← Back
Transformers.js v4 Preview Debuts on NPM with New WebGPU Runtime and 10x Build Speed Gains
· releasefeaturesdkperformanceopen-source · huggingface.co ↗

Major Runtime Rewrite

Transformers.js v4 features a completely rebuilt WebGPU runtime written in C++ and developed in collaboration with the ONNX Runtime team. This new foundation enables the same transformer inference code to run across diverse JavaScript environments—browsers, Node.js, Bun, and Deno—all with GPU acceleration support.

Performance Optimizations

The v4 release delivers significant performance gains through strategic use of ONNX Runtime's Contrib Operators. By leveraging specialized operators like com.microsoft.GroupQueryAttention, com.microsoft.MatMulNBits, and com.microsoft.MultiHeadAttention, the team achieved ~4x speedups for BERT-based embedding models. The build system migration from Webpack to esbuild reduced build times from 2 seconds to 200 milliseconds (10x improvement) and decreased average bundle sizes by 10%.

Expanded Model Support

v4 introduces support for new model architectures including GPT-OSS, Chatterbox, GraniteMoeHybrid, HunYuanDenseV1, Olmo3, and Youtu-LLM. The release adds first-class support for advanced patterns like Mamba (state-space models), Multi-head Latent Attention (MLA), and Mixture of Experts (MoE), bringing the total supported architectures to ~200.

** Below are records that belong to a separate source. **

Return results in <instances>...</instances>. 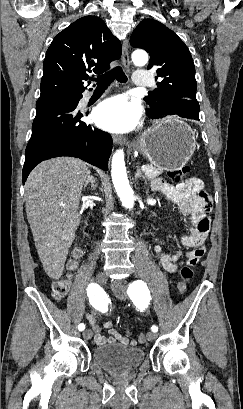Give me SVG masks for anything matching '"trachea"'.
<instances>
[{
    "instance_id": "trachea-1",
    "label": "trachea",
    "mask_w": 243,
    "mask_h": 409,
    "mask_svg": "<svg viewBox=\"0 0 243 409\" xmlns=\"http://www.w3.org/2000/svg\"><path fill=\"white\" fill-rule=\"evenodd\" d=\"M116 79L117 81L121 83H126L127 82V76L125 75L124 71L120 66L115 67L113 70L108 72L107 74L97 77L96 79H93L97 82V87H105L110 85V83Z\"/></svg>"
}]
</instances>
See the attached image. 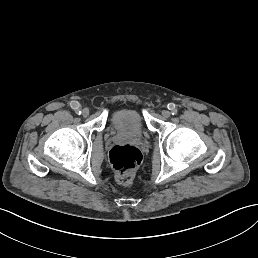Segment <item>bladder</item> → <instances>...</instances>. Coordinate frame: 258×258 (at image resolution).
<instances>
[{
    "label": "bladder",
    "instance_id": "31cf9c89",
    "mask_svg": "<svg viewBox=\"0 0 258 258\" xmlns=\"http://www.w3.org/2000/svg\"><path fill=\"white\" fill-rule=\"evenodd\" d=\"M115 129L128 136L138 137L144 133V121L141 114L135 110H123L113 116Z\"/></svg>",
    "mask_w": 258,
    "mask_h": 258
}]
</instances>
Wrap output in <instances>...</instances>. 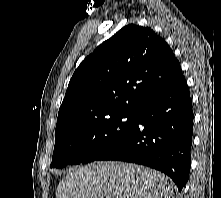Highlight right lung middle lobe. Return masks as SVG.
<instances>
[{"mask_svg":"<svg viewBox=\"0 0 221 198\" xmlns=\"http://www.w3.org/2000/svg\"><path fill=\"white\" fill-rule=\"evenodd\" d=\"M136 115L113 114L79 130L55 137L50 167L62 168L68 164H85L96 160L131 131Z\"/></svg>","mask_w":221,"mask_h":198,"instance_id":"right-lung-middle-lobe-1","label":"right lung middle lobe"}]
</instances>
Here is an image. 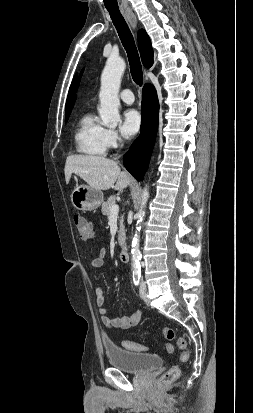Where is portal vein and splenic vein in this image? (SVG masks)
I'll return each instance as SVG.
<instances>
[{"label":"portal vein and splenic vein","mask_w":253,"mask_h":413,"mask_svg":"<svg viewBox=\"0 0 253 413\" xmlns=\"http://www.w3.org/2000/svg\"><path fill=\"white\" fill-rule=\"evenodd\" d=\"M119 212V206L118 205H114L111 207L110 209V215H117Z\"/></svg>","instance_id":"portal-vein-and-splenic-vein-1"}]
</instances>
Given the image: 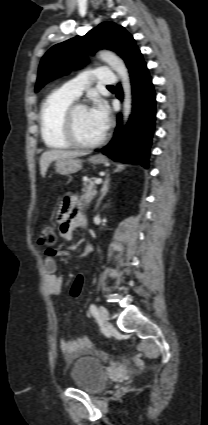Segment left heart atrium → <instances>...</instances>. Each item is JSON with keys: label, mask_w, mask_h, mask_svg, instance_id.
I'll return each mask as SVG.
<instances>
[{"label": "left heart atrium", "mask_w": 208, "mask_h": 425, "mask_svg": "<svg viewBox=\"0 0 208 425\" xmlns=\"http://www.w3.org/2000/svg\"><path fill=\"white\" fill-rule=\"evenodd\" d=\"M89 110L96 124L104 133L109 125V112L106 105L102 101L98 100Z\"/></svg>", "instance_id": "left-heart-atrium-1"}]
</instances>
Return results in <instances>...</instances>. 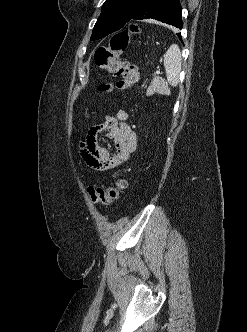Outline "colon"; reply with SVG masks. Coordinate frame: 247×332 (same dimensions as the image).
Here are the masks:
<instances>
[{
    "label": "colon",
    "instance_id": "colon-1",
    "mask_svg": "<svg viewBox=\"0 0 247 332\" xmlns=\"http://www.w3.org/2000/svg\"><path fill=\"white\" fill-rule=\"evenodd\" d=\"M139 32L140 29L137 25H131L129 28L115 34L107 46H101L95 51L94 60L96 65L118 78L114 85L101 84L98 87L99 91L127 90L137 82L139 76L137 67L128 61L121 60L120 55L126 50L130 38ZM126 187L127 181L124 173L116 171L112 185L107 187L90 186L88 187V194L94 203L110 204L118 199Z\"/></svg>",
    "mask_w": 247,
    "mask_h": 332
}]
</instances>
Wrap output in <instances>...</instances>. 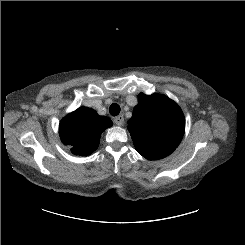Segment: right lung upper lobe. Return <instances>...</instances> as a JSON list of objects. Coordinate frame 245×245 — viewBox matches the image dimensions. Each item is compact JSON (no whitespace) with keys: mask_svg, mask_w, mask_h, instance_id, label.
<instances>
[{"mask_svg":"<svg viewBox=\"0 0 245 245\" xmlns=\"http://www.w3.org/2000/svg\"><path fill=\"white\" fill-rule=\"evenodd\" d=\"M111 126L112 121L108 117L80 107L61 120L59 134L65 145L72 146V153L86 156L97 149L100 135Z\"/></svg>","mask_w":245,"mask_h":245,"instance_id":"cb5924a9","label":"right lung upper lobe"}]
</instances>
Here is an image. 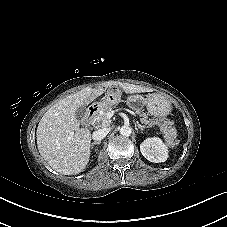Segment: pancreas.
I'll return each instance as SVG.
<instances>
[{"mask_svg": "<svg viewBox=\"0 0 227 227\" xmlns=\"http://www.w3.org/2000/svg\"><path fill=\"white\" fill-rule=\"evenodd\" d=\"M112 109V106H103L99 111L98 119L102 122L104 126H108L110 123L107 114L108 112L112 111ZM136 113L141 117V123L145 124L146 126L152 127L154 125H158L160 127V131L164 135L169 145H175L177 130L176 127L172 126V122L161 123L158 119H148V116L140 110H137Z\"/></svg>", "mask_w": 227, "mask_h": 227, "instance_id": "obj_1", "label": "pancreas"}]
</instances>
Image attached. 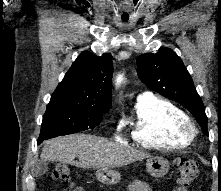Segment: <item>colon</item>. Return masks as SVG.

Code Quality and Maintainability

The development cycle included major refactoring efforts: conversion to a pnpm monorepo workspace for modular sub-packages, splitting the 8,000+ line models.js file into focused modules, moving examples to a dedicated repository, and adopting Prettier for consistent formatting. These changes reduce technical debt and lower the barrier for contributors adding new models.

Getting Started

Install the preview version with:

npm i @huggingface/transformers@next

The team will continue publishing regular v4 updates under the next tag on NPM before the full release.